I have another file, same format:

    xis a line
    x= data,data,data,data

I want to use x[#] from first file and x[#] from second file, I want to see if those two values match, if they do I want to output those, along with several other x[#] values from the second file, which are on the same line.

Did that help at all to understand? The format the files are in are like i said:(but there is millions, and I want to find the pairs in the two files because they all should match up)
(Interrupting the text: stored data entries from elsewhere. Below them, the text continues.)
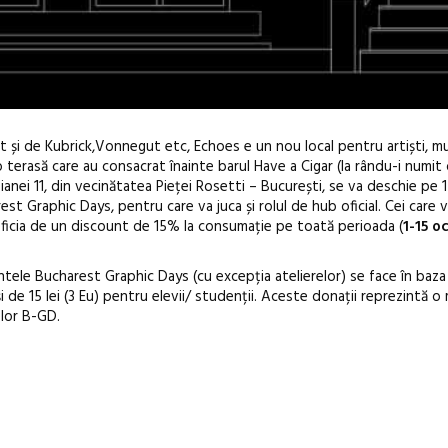
t și de Kubrick,Vonnegut etc, Echoes e un nou local pentru artiști, mu
 o terasă care au consacrat înainte barul Have a Cigar
(la rându-i numit
ianei 11, din vecinătatea Pieței Rosetti – București, se va deschie pe
st Graphic Days, pentru care va juca și rolul de hub oficial. Cei care
neficia de un discount de 15% la consumație pe toată perioada (
1-15 o
tele Bucharest Graphic Days (cu excepția atelierelor) se face în baza
Anuala de ar
i de 15 lei (3 Eu) pentru elevii/ studenții. Aceste donații reprezintă 
Artown NOW
elor B-GD.
Gramatica lib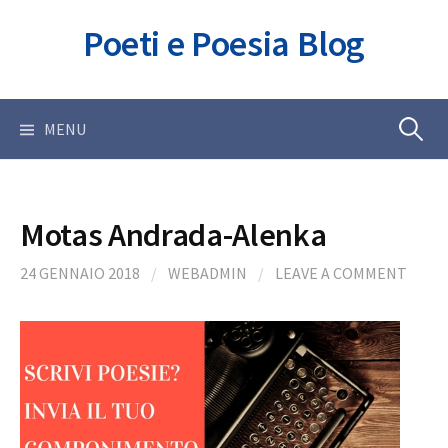
Skip
Poeti e Poesia Blog
to
content
Ricerca
MENU
per:
Motas Andrada-Alenka
24 GENNAIO 2018
/
WEBADMIN
/
LEAVE A COMMENT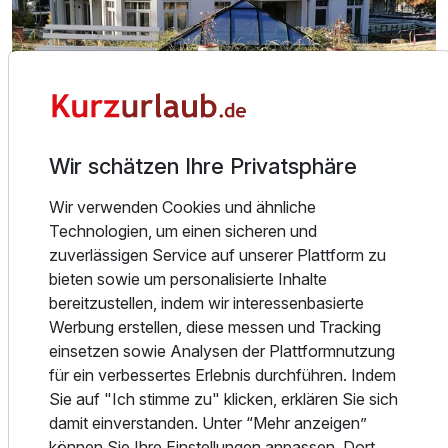
Wir schätzen Ihre Privatsphäre
Über das Hotel
Wir verwenden Cookies und ähnliche
ANKOMMEN UND WOHLFÜHLEN
Technologien, um einen sicheren und
Ankommen und sich wohlfühlen – das ist Urlaub auf
zuverlässigen Service auf unserer Plattform zu
Usedom in den Meeressterne Schloßappartements im
bieten sowie um personalisierte Inhalte
Kaiserbad Heringsdorf auf der Insel Usedom. Lassen Sie
bereitzustellen, indem wir interessenbasierte
Ausstattung
sich von uns kulinarisch überraschen und in familiärer
Werbung erstellen, diese messen und Tracking
Atmosphäre willkommen heißen.
einsetzen sowie Analysen der Plattformnutzung
Zusatznächte
für ein verbessertes Erlebnis durchführen. Indem
Besuchen Sie die Schloßappartements auf dem Kulm im
Sie auf "Ich stimme zu" klicken, erklären Sie sich
Kaiserbad Heringsdorf. Modern eingerichtete
Für 3 Tage
413,00 €
damit einverstanden. Unter “Mehr anzeigen”
p.P. ab
Appartements mit Liebe zum Detail und teilweise Meerblick
können Sie Ihre Einstellungen anpassen. Dort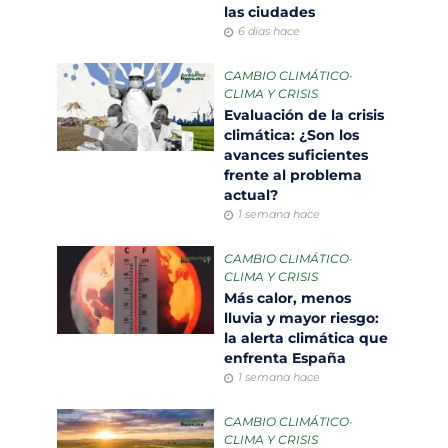
las ciudades
6 días hace
CAMBIO CLIMÁTICO
•
CLIMA Y CRISIS
Evaluación de la crisis
climática: ¿Son los
avances suficientes
frente al problema
actual?
1 semana hace
CAMBIO CLIMÁTICO
•
CLIMA Y CRISIS
Más calor, menos
lluvia y mayor riesgo:
la alerta climática que
enfrenta España
1 semana hace
CAMBIO CLIMÁTICO
•
CLIMA Y CRISIS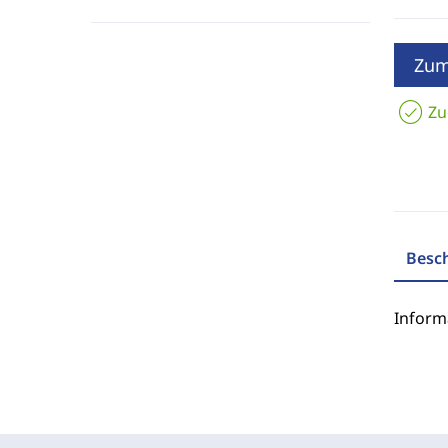
Zum
Zu
Besc
Inform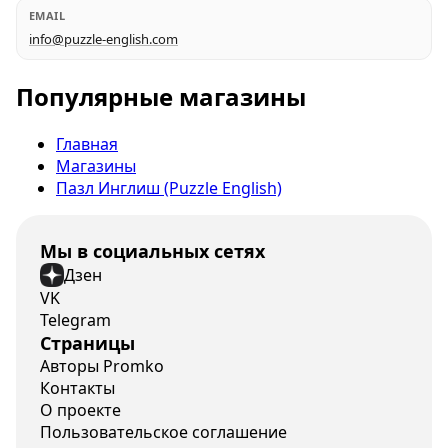
EMAIL
info@puzzle-english.com
Популярные магазины
Главная
Магазины
Пазл Инглиш (Puzzle English)
Мы в социальных сетях
Дзен
VK
Telegram
Страницы
Авторы Promko
Контакты
О проекте
Пользовательское соглашение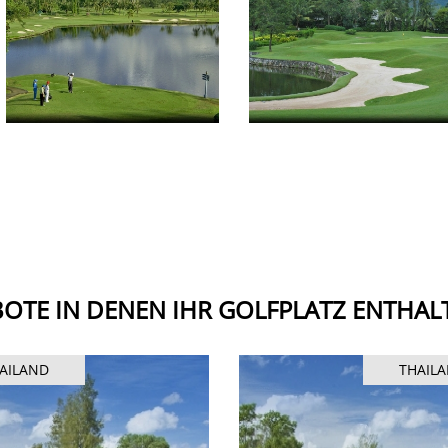
OTE IN DENEN IHR GOLFPLATZ ENTHALT
AILAND
THAIL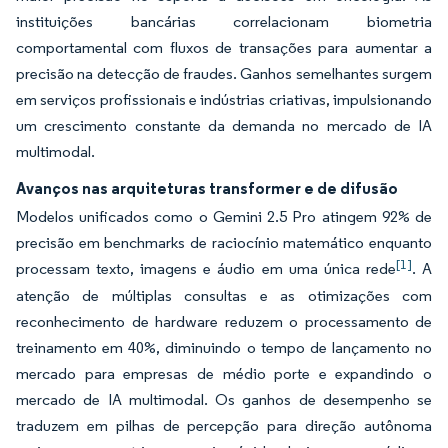
instituições bancárias correlacionam biometria
comportamental com fluxos de transações para aumentar a
precisão na detecção de fraudes. Ganhos semelhantes surgem
em serviços profissionais e indústrias criativas, impulsionando
um crescimento constante da demanda no mercado de IA
multimodal.
Avanços nas arquiteturas transformer e de difusão
Modelos unificados como o Gemini 2.5 Pro atingem 92% de
precisão em benchmarks de raciocínio matemático enquanto
[1]
processam texto, imagens e áudio em uma única rede
. A
atenção de múltiplas consultas e as otimizações com
reconhecimento de hardware reduzem o processamento de
treinamento em 40%, diminuindo o tempo de lançamento no
mercado para empresas de médio porte e expandindo o
mercado de IA multimodal. Os ganhos de desempenho se
traduzem em pilhas de percepção para direção autônoma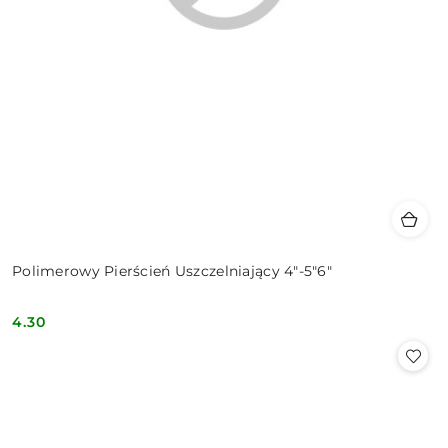
Polimerowy Pierścień Uszczelniający 4"-5"6"
4.30
Cena: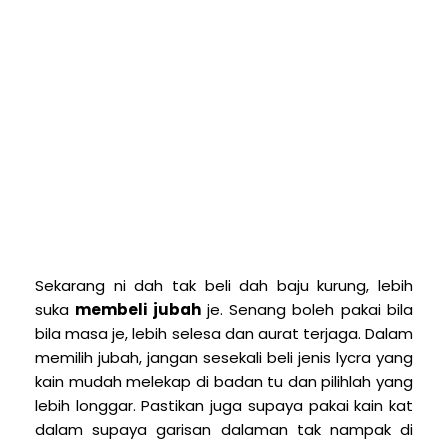
Sekarang ni dah tak beli dah baju kurung, lebih
suka
membeli jubah
je. Senang boleh pakai bila
bila masa je, lebih selesa dan aurat terjaga. Dalam
memilih jubah, jangan sesekali beli jenis lycra yang
kain mudah melekap di badan tu dan pilihlah yang
lebih longgar. Pastikan juga supaya pakai kain kat
dalam supaya garisan dalaman tak nampak di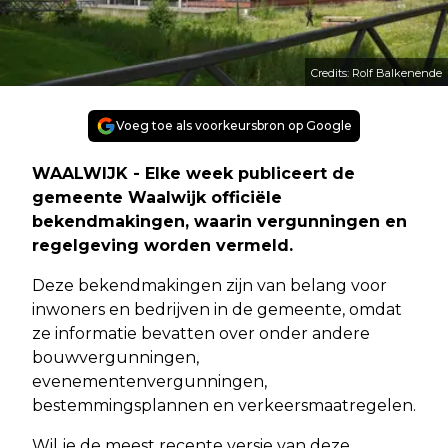
Credits: Rolf Balkenende
Voeg toe als voorkeursbron op Google
WAALWIJK - Elke week publiceert de
gemeente Waalwijk officiële
bekendmakingen, waarin vergunningen en
regelgeving worden vermeld.
Deze bekendmakingen zijn van belang voor
inwoners en bedrijven in de gemeente, omdat
ze informatie bevatten over onder andere
bouwvergunningen,
evenementenvergunningen,
bestemmingsplannen en verkeersmaatregelen.
Wil je de meest recente versie van deze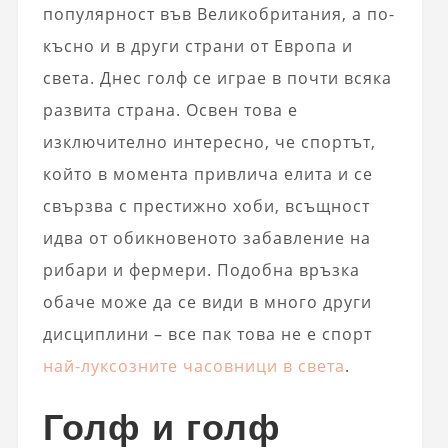
популярност във Великобритания, а по-
късно и в други страни от Европа и
света. Днес голф се играе в почти всяка
развита страна. Освен това е
изключително интересно, че спортът,
който в момента привлича елита и се
свързва с престижно хоби, всъщност
идва от обикновеното забавление на
рибари и фермери. Подобна връзка
обаче може да се види в много други
дисциплини – все пак това не е спорт
най-луксозните часовници в света
.
Голф и голф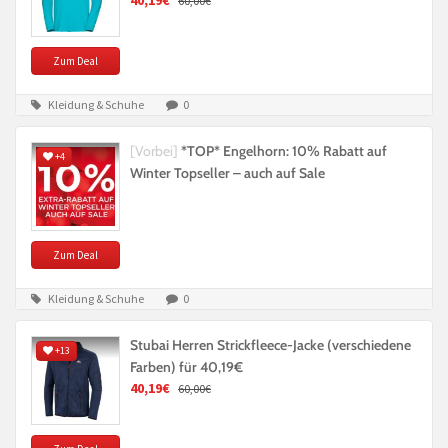
40,19€
60,00€
Zum Deal
Kleidung & Schuhe
0
[Vorbei]
*TOP* Engelhorn: 10% Rabatt auf
+4
Winter Topseller – auch auf Sale
Zum Deal
Kleidung & Schuhe
0
Stubai Herren Strickfleece-Jacke (verschiedene
+13
Farben) für 40,19€
40,19€
60,00€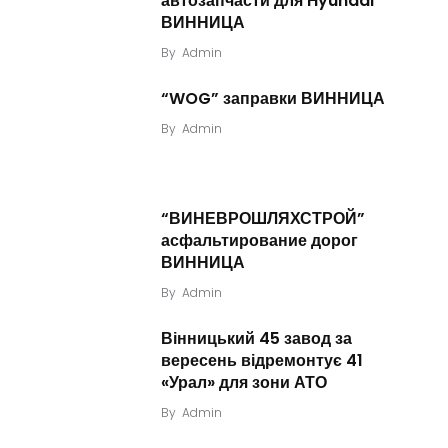
автозапчасти для Hyundai
ВИННИЦА
By
Admin
“WOG” заправки ВИННИЦА
By
Admin
“ВИНЕВРОШЛЯХСТРОЙ”
асфальтирование дорог
ВИННИЦА
By
Admin
Вінницький 45 завод за
вересень відремонтує 41
«Урал» для зони АТО
By
Admin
  line 1  data,data,data,data
  line 2  data,data,data,data

data from file 1:

 (N'068D556A1A665123A6DD2073A36C1CAF', N'A76EEAF6D310D4FD2F0BD610FAC02C04DFE6EB67',    
N'D7C970DFE09687F1732C568AE1CFF9235B2CBB3673EA98DAA8E4507CC8B9A881');

data from file 2:

00000040f2213a27ff74019b8bf3cfd1|index.docbook|Redhat 7.3 (32bit)|Linux
00000040f69413a27ff7401b8bf3cfd1|index.docbook|Redhat 8.0 (32bit)|Linux
00000965b3f00c92a18b2b31e75d702c|Localizable.strings|Mac OS X 10.4|OSX
0000162d57845b6512e87db4473c58ea|SYSTEM|Windows 7 Home Premium (32bit)|Windows
000011b20f3cefd491dbc4eff949cf45|totem.devhelp|Linux Ubuntu Desktop 9.10 (32bit)|Linux

The order it is sorted in is alphanumeric, and I want to use a slider method. By that I mean if file1[x] is < file2[x] move the slider down or up depending on whether one value is greater than the other, until a match is found, when and if so, print the output along with other values that will identify that hash.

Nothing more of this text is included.